As a short side-note, these recommendations are for a “server-class” machine with at least 2 GB RAM and 2 processors. There are limits on the architecture that may require editing the sizes provided in the settings.
If you are using the included distribution of Jetty, the tuning options are set in the JAVA_OPTIONS environmental variable. You can either set this for the user running the instance of Jetty (recommended) or in /etc/profile.
It's recommended that you run the most recent Sun JDK as there is an important switch (-server) that you use that is not in the JRE.
The heap space in Java is the amount of memory allocated to Java for objects. One of the more common issues with a full index of records is an java.lang.OutOfMemoryError exception due to the heap space size. By default, the lower limit is set to 1/64th of the server's physical memory and the max is set at 1/4 the physical memory with a max of 1GB.
It's a good idea to set both of these to the same value as follows (assumes 4GB of RAM):
Note: For very large indices (> 4 million documents) you will need more than 4GB of RAM, and a 64 bit OS to utilize it. You must also tell Java to use the 64 bit “memory model” the setting would then look like:
-d64 -Xms8192m -Xmx8192m
Failure to use the “-d64” flag will result in an error message: “Invalid initial heap size: -Xms8192M The specified size exceeds the maximum representable size. Could not create the Java virtual machine.”
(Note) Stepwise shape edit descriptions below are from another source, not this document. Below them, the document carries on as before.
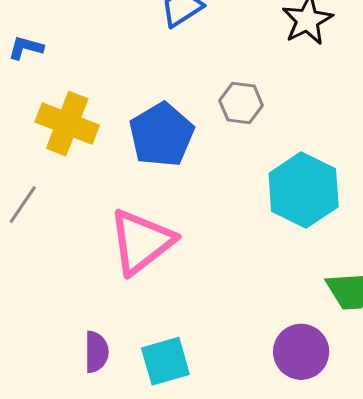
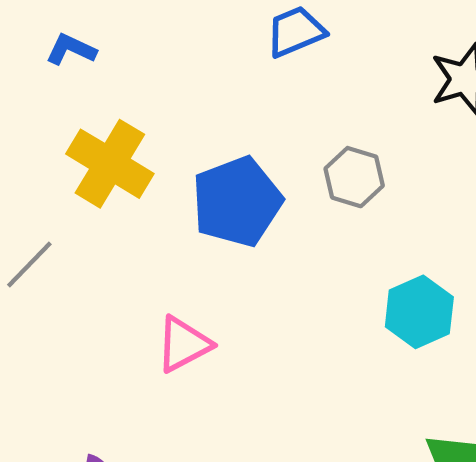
cyan hexagon: (304, 190) -> (419, 312), size x0.7
pink triangle: (141, 242) -> (184, 344), size x0.6

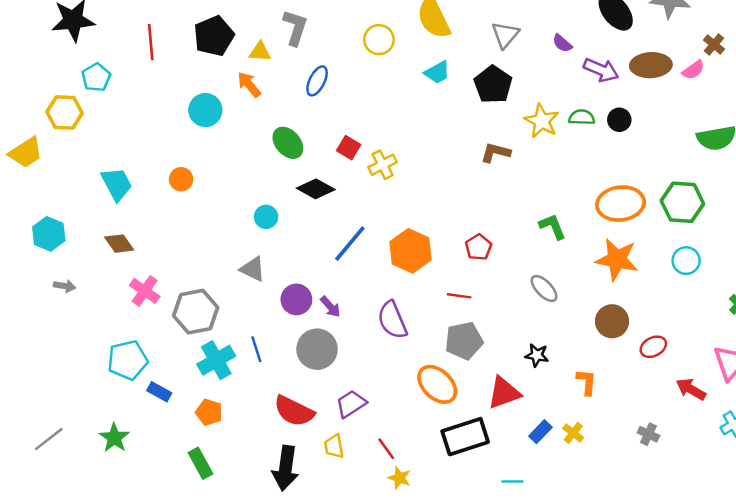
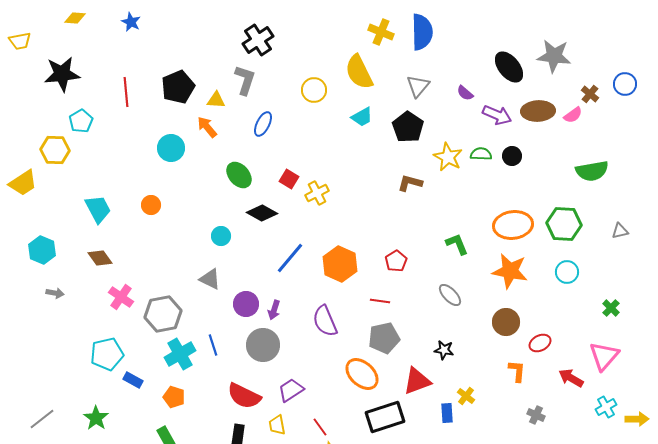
purple arrow: (330, 307) -> (274, 310), turned 60
orange L-shape: (587, 382) -> (517, 371), moved
blue rectangle: (540, 432) -> (447, 413), turned -48
yellow cross: (573, 433) -> (466, 396), moved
Garbage collection is how aggressive the JVM is with clearing out unneeded objects. For the purposes of Vufind, parallel garbage collection should work nicely, but read Sun's Tuning Garbage Collection for more in-depth information.
Young generation is a type of garbage collection that has three object spaces, the new object space (Eden) and two survivor spaces. Newer objects are created in Eden, while longer lived objects are moved to the old generation survivor (tenured) spaces. Young generation uses fast copying garbage collection for more frequent clearing of Eden, and more spaced out full garbage collections in the tenured space (which is slower). There are a few switches that will help with this.
Note: if you use the -XX:+UseParNewGC, don't use -XX:+UseParallelGC.
If you want to learn more about your garbage collection performance, you can add the -Xloggc:[filename] parameter to create a log file containing data on Java's behavior. For example, if you want to store logs in your existing Jetty log folder and use the current date as part of the filename, you could do this:
Once you have a log file, you can use the gcviewer or PMAT tool to get a visual representation of its contents. This is very helpful in measuring whether your configuration changes have had a positive impact!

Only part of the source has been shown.